ACTION ITEM:
Provide again, from the entries below, every line from the one containing "Cádiz, Córdoba, Huelva" through the one containing "Share This Post", exactly as written, and no other line.

MATERIAL SUPPLIED:
☆ ☆ ☆

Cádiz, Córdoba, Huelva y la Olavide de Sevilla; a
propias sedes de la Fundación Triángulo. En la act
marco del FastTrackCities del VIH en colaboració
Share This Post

☆ ☆ ☆

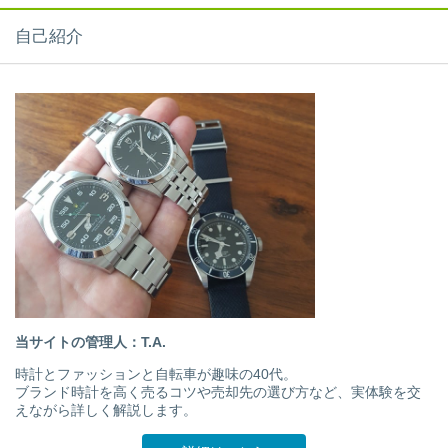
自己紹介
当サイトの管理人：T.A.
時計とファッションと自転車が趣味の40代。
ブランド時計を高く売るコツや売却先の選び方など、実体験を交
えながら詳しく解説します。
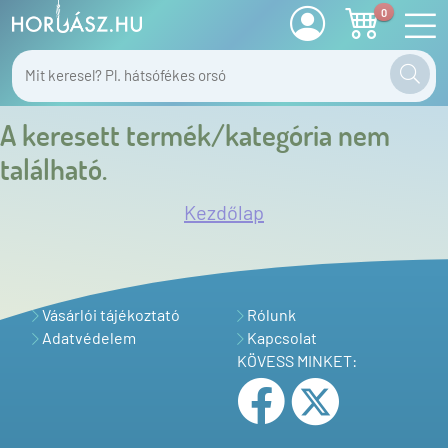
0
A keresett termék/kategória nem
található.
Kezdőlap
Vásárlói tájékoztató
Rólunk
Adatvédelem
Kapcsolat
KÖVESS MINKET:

☆ ☆ ☆

WRITTEN ANSWER:
Cádiz, Córdoba, Huelva y la Olavide de Sevilla; a
propias sedes de la Fundación Triángulo. En la act
marco del FastTrackCities del VIH en colaboració
Share This Post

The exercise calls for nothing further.